Word‑of‑mouth loops also matter. Community spaces are full of comparisons with Escape from Tarkov, The Finals, Battlefield, and Call of Duty, and the tone is often that Arc Raiders feels both easier to approach and more replayable than many competitors. For a player on the fence, those sentiments can be as persuasive as raw numbers on a chart.

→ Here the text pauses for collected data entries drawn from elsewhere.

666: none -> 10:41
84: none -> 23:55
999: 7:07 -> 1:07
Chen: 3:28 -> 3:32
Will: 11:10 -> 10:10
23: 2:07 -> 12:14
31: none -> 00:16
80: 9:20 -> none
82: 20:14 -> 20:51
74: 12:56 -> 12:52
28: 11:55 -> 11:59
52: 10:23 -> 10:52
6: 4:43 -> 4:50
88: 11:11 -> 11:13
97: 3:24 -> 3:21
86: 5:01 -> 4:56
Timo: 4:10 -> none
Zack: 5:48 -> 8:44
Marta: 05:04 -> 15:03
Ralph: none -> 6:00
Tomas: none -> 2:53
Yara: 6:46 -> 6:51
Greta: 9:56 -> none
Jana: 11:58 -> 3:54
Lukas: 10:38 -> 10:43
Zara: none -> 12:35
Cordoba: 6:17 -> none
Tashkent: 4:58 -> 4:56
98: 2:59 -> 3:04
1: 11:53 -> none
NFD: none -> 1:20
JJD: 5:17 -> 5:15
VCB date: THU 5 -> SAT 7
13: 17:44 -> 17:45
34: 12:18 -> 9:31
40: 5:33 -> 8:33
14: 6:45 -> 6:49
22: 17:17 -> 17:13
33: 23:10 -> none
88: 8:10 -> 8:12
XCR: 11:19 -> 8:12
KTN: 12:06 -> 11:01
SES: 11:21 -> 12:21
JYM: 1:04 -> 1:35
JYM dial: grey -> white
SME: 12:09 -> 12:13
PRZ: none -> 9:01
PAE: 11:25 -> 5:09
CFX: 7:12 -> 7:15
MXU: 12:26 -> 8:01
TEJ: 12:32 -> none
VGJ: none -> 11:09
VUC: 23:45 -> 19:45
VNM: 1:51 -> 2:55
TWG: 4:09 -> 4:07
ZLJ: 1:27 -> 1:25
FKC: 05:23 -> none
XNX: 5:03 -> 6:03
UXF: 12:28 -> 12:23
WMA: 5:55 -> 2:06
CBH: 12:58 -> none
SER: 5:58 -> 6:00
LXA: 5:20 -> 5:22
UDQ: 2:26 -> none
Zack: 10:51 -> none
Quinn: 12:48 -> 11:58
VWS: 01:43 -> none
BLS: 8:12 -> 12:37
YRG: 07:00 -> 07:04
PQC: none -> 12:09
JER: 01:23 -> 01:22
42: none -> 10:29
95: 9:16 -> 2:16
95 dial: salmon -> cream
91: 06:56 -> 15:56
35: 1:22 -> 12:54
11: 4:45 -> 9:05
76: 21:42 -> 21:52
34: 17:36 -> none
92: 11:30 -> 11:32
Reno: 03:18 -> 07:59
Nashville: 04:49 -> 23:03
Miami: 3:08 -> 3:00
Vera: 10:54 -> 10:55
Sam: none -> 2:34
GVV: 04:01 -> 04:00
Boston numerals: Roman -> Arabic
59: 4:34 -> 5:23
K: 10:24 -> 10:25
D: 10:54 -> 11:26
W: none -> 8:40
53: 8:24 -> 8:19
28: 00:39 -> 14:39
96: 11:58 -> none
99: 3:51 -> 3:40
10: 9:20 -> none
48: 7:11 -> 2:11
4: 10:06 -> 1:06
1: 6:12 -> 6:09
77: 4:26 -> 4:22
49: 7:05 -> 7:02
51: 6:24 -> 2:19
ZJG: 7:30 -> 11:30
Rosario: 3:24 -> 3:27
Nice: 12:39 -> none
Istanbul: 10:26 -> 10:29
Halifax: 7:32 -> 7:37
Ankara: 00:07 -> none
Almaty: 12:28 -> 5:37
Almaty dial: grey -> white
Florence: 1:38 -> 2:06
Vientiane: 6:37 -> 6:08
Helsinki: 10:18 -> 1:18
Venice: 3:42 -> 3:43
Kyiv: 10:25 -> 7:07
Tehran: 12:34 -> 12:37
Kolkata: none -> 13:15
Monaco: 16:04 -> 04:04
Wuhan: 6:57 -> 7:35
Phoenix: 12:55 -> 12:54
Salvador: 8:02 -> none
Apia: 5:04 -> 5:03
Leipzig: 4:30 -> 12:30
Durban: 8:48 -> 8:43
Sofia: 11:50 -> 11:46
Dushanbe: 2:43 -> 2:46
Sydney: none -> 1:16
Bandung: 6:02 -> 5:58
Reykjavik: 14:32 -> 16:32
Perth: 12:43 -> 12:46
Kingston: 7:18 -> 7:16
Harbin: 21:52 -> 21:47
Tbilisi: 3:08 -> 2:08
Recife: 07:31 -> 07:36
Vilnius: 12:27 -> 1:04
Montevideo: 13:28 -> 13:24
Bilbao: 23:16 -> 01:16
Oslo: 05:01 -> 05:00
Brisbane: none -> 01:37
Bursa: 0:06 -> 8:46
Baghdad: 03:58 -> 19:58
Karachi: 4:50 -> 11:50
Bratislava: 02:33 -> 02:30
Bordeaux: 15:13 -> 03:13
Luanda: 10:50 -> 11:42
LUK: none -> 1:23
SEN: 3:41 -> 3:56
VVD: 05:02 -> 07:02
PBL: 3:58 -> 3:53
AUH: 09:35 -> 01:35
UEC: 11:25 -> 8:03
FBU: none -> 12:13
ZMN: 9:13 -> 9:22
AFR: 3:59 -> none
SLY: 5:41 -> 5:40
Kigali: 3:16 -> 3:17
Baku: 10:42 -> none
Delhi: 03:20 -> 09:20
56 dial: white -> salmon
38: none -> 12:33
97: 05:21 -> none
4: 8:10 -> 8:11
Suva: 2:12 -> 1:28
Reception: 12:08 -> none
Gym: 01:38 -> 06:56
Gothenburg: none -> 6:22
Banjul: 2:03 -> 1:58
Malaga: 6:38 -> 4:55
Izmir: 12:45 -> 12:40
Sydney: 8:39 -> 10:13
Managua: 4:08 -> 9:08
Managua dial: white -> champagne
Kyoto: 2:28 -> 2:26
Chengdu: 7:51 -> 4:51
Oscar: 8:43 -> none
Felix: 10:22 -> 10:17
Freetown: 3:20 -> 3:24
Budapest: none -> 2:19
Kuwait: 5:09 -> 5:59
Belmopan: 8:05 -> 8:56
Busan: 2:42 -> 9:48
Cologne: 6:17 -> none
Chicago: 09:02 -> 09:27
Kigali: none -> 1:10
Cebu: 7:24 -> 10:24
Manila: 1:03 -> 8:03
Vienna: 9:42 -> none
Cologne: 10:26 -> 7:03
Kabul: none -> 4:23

How “popular in 2025” Arc Raiders actually is
When someone asks whether Arc Raiders is “still popular,” the concurrency numbers provide a clear answer. Hundreds of thousands of players are online concurrently on Steam, with a total cross‑platform peak over 700,000. Monthly active user counts in the hundreds of thousands for Steam alone show that this is not just a launch‑weekend bump.
The more interesting question is how long that can last. Several forces are working in its favor: the late‑year release that runs into the holiday season, Black Friday and other sales windows that make a $40 game attractive as a gift, and an explicit “10‑year game” positioning from Embark that implies a long‑term content roadmap.
That combination is why many observers see a ceiling of at least 500,000 concurrent players on Steam and potentially around a million concurrent players across all platforms as realistic rather than wishful thinking. The game is already operating in a tier where only a handful of premium, non‑battle‑royale shooters ever arrive.
For anyone trying to decide whether to jump in, the headline is simple: Arc Raiders is busy. Matchmaking has the kind of volume that keeps lobbies full, Steam peaks are brushing against the 500,000 mark, and console players are clearly a major part of the 700,000‑plus cross‑platform record. For a new extraction shooter that charges an upfront price, that is as clear a signal of health as it gets.